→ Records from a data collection
BEGIN

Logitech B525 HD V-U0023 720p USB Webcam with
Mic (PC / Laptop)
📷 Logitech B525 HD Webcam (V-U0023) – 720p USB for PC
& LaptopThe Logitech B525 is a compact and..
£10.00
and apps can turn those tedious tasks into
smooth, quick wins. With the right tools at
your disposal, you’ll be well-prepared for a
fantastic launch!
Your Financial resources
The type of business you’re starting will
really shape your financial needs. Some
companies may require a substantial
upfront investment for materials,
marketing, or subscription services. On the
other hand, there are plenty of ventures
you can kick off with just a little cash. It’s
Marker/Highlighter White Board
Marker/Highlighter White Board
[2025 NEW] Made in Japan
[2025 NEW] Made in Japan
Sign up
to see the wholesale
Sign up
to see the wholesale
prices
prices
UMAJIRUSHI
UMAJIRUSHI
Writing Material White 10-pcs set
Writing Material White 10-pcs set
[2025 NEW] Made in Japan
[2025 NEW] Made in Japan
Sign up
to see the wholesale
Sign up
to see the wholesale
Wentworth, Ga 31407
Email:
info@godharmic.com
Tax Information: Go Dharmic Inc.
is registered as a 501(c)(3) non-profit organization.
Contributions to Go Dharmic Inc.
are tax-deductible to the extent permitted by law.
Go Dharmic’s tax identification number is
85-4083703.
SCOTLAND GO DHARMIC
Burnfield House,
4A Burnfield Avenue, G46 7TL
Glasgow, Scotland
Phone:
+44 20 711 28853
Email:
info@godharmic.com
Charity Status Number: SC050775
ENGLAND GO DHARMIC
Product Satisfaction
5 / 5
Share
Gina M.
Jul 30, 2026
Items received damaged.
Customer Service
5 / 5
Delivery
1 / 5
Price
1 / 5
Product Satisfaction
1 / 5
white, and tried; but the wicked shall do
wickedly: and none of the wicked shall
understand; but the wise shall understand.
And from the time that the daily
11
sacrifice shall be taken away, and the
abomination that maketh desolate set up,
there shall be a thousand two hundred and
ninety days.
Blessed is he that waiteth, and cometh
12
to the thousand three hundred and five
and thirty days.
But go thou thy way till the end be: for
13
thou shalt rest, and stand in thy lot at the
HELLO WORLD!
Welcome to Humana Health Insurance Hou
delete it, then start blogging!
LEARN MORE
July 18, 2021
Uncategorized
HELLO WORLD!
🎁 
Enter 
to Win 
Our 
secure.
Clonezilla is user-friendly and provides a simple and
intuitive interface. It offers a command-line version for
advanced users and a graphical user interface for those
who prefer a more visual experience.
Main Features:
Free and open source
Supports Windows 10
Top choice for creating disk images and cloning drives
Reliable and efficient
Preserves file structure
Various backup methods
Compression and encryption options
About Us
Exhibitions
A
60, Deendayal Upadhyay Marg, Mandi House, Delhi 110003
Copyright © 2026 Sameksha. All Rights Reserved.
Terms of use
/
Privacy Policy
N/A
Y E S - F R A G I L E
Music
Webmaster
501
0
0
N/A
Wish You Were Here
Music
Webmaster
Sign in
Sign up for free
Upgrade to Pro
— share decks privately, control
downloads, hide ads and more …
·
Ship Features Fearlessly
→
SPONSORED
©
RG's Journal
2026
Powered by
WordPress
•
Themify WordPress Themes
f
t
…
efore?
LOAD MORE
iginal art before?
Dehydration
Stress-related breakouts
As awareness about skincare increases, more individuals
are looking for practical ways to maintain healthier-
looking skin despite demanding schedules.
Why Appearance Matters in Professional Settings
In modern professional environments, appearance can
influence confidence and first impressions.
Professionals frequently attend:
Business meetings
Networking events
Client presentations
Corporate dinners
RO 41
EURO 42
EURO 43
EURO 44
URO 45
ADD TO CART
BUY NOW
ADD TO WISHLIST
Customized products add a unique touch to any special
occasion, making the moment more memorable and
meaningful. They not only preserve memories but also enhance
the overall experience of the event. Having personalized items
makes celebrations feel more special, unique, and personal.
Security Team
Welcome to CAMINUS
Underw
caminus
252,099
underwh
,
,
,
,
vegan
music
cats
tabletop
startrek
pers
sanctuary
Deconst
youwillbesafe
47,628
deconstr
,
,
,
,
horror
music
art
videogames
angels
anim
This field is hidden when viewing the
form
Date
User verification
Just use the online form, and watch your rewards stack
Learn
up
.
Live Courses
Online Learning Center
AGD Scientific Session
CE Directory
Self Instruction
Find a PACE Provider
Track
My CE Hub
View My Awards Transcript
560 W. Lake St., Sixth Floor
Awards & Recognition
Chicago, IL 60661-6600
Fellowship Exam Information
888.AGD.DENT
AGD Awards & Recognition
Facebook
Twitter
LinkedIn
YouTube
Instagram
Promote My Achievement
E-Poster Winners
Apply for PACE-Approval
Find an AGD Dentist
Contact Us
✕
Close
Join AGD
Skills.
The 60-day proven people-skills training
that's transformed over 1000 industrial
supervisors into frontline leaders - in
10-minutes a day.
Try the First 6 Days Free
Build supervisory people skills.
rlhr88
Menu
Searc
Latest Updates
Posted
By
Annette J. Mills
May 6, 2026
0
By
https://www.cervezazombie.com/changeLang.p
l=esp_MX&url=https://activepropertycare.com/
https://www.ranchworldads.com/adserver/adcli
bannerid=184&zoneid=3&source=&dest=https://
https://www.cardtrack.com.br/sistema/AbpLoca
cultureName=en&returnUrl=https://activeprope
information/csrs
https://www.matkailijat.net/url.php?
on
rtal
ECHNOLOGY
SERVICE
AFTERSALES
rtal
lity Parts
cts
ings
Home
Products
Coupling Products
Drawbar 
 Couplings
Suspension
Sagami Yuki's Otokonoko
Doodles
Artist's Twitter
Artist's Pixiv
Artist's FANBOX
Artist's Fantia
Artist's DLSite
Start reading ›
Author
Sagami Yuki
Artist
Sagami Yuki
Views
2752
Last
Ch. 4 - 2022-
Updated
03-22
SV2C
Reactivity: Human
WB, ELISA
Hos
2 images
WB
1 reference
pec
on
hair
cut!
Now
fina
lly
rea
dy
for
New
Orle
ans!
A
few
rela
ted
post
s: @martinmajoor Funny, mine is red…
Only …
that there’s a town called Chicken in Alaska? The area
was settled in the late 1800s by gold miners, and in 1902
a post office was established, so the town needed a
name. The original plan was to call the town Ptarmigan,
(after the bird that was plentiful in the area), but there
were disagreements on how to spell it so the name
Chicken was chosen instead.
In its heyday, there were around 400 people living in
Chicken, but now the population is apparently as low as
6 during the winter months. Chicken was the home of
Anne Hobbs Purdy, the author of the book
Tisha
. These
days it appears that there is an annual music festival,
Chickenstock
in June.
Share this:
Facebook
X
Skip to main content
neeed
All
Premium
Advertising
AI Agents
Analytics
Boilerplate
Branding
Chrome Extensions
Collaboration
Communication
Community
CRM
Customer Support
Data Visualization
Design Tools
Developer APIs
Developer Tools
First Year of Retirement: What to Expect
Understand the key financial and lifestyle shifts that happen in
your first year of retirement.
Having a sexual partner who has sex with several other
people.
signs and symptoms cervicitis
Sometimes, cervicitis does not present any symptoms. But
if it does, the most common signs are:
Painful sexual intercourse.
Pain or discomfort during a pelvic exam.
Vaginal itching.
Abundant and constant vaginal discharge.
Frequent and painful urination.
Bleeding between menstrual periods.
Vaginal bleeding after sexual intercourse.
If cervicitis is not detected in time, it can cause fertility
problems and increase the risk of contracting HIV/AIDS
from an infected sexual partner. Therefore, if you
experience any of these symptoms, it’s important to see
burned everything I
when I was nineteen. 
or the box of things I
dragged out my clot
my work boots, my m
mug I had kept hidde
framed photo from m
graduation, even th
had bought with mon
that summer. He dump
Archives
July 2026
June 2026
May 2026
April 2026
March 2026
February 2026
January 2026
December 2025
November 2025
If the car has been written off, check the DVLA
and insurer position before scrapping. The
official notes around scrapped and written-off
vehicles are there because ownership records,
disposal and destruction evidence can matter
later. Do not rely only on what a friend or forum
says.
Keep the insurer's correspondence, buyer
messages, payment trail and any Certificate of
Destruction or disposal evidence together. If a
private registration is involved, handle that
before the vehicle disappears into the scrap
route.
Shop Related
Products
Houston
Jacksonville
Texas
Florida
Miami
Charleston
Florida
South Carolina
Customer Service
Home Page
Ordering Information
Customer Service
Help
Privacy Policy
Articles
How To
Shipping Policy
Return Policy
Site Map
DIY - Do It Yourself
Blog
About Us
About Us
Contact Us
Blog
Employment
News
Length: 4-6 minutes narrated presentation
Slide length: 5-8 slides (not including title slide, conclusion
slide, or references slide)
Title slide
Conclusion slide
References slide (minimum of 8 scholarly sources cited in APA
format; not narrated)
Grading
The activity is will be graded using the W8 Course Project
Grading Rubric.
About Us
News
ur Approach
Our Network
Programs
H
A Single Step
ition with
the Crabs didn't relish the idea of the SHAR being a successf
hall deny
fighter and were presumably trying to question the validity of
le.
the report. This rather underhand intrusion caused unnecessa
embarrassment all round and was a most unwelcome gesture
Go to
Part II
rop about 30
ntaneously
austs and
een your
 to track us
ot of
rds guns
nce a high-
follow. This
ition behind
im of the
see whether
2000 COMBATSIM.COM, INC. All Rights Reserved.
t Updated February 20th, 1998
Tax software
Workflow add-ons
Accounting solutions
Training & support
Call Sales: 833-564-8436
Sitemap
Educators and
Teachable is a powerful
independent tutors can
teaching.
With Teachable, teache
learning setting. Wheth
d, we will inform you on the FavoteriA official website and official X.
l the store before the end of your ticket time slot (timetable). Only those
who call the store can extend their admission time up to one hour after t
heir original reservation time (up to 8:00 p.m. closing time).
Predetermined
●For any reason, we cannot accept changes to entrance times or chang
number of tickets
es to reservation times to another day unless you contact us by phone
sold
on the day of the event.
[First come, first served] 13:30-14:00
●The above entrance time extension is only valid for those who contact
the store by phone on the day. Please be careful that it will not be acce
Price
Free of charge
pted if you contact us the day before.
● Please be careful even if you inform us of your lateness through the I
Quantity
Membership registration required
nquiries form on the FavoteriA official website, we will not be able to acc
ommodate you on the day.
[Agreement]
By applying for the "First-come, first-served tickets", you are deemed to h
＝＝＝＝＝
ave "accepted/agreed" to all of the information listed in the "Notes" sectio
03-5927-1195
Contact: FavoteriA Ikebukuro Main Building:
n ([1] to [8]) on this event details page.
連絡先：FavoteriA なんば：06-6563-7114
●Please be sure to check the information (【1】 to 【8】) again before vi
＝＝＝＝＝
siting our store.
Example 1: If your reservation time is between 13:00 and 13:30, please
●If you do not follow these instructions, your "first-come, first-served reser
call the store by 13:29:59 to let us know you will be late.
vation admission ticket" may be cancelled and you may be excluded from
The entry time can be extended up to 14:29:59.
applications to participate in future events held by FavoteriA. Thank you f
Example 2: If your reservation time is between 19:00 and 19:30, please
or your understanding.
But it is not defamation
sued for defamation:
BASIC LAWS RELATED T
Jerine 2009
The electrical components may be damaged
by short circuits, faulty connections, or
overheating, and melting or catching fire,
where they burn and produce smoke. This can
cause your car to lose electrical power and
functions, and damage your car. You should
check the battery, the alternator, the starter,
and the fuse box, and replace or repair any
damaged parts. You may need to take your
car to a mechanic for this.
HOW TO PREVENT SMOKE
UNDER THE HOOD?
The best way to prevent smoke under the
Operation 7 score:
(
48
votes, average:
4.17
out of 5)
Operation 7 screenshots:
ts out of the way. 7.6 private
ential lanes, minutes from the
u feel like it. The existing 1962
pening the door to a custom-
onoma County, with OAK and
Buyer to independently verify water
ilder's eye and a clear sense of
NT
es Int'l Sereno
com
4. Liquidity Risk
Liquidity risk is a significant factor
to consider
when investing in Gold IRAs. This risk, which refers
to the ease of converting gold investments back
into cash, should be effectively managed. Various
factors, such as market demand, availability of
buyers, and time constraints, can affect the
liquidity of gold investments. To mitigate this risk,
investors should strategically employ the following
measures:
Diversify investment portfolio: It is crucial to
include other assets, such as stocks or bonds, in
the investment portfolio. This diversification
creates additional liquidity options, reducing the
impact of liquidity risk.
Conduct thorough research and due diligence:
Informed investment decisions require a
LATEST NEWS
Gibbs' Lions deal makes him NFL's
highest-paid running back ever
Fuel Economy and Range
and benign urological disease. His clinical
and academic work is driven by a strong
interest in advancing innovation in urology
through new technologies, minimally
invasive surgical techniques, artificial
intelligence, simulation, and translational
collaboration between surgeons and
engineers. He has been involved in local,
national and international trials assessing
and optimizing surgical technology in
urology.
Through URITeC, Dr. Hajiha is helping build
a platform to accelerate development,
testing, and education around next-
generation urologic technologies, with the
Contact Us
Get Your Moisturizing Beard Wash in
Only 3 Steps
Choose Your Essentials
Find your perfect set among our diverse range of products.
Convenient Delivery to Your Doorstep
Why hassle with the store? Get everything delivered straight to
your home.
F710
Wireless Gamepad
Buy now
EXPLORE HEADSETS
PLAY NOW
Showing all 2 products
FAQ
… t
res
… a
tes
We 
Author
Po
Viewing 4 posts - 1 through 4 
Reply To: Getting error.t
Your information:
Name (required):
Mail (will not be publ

END

→ WHAT THE TASK REQUIRES
Look above for the line with "Blessed is he that waiteth, and cometh" and the line with "Supports Windows 10"; transcribe both and all lines in between, exactly, and nothing else.

→ WRITTEN RESPONSE
Blessed is he that waiteth, and cometh
12
to the thousand three hundred and five
and thirty days.
But go thou thy way till the end be: for
13
thou shalt rest, and stand in thy lot at the
HELLO WORLD!
Welcome to Humana Health Insurance Hou
delete it, then start blogging!
LEARN MORE
July 18, 2021
Uncategorized
HELLO WORLD!
🎁 
Enter 
to Win 
Our 
secure.
Clonezilla is user-friendly and provides a simple and
intuitive interface. It offers a command-line version for
advanced users and a graphical user interface for those
who prefer a more visual experience.
Main Features:
Free and open source
Supports Windows 10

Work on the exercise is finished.